Sept 19, 2008 (LBO) – Sri Lanka’s state-run Bank of Ceylon is selling a 30 million US dollar 5-year bond which will pay a floating interest rate every six months, dealers and officials said. This week top central banks have been printing billions of dollars, Euro and Yen to fill disappearing liquidity with AIG Insurance and Lehman already buckling under losses and funding shortfalls.
Interest rates in rupee bond markets have also been edging up.
The bond will pay a rate of 300 basis points above the 6-month London Interbank offered rate.
Corporates, such as exporters who usually deposit in non-resident foreign currency accounts (NRFC) accounts, and other dollar savers are buying into the bond, dealers said.
The minimum subscription is 100,000 US dollars.
Last week the government sold 60 million dollars of 2-year bonds at 289 basis points above LIBOR, with a 70 million dollar bond also maturing around the same time.

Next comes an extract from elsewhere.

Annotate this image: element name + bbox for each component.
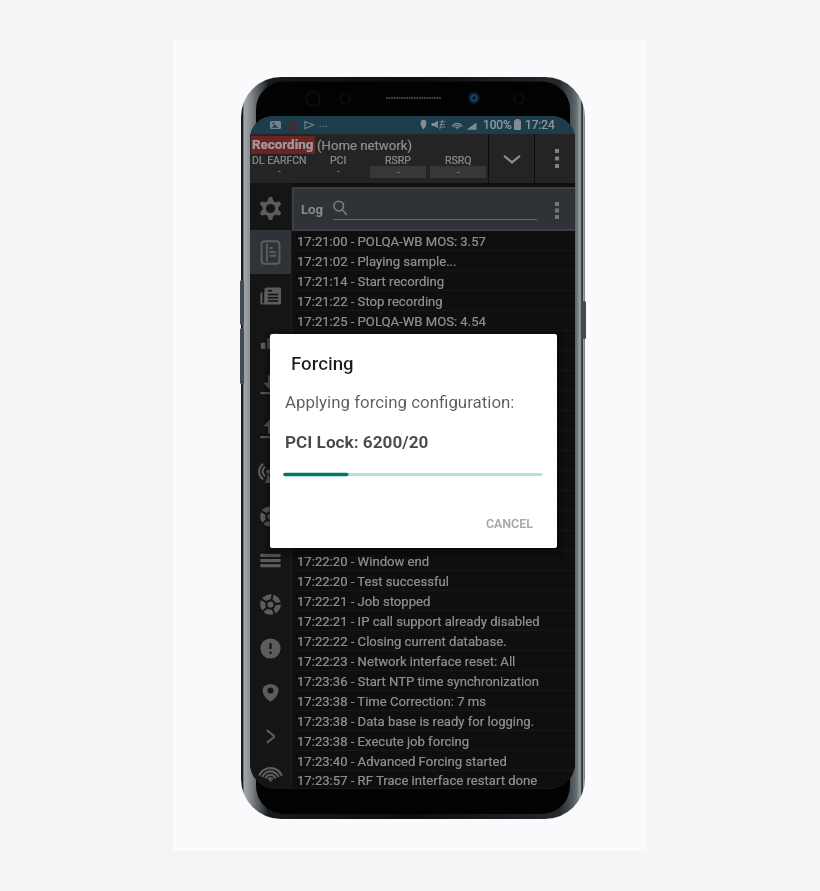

The Bank of Ceylon is a major financier of the government.
A state savings bank has also been putting feelers in the market to raise dollars in tranches of around five million dollars, dealers said.
Credit spreads have widened around the world after the August 2007 collapse of the sub-prime credit bubble, while Sri Lanka’s credit rating has also been cut by rating agencies.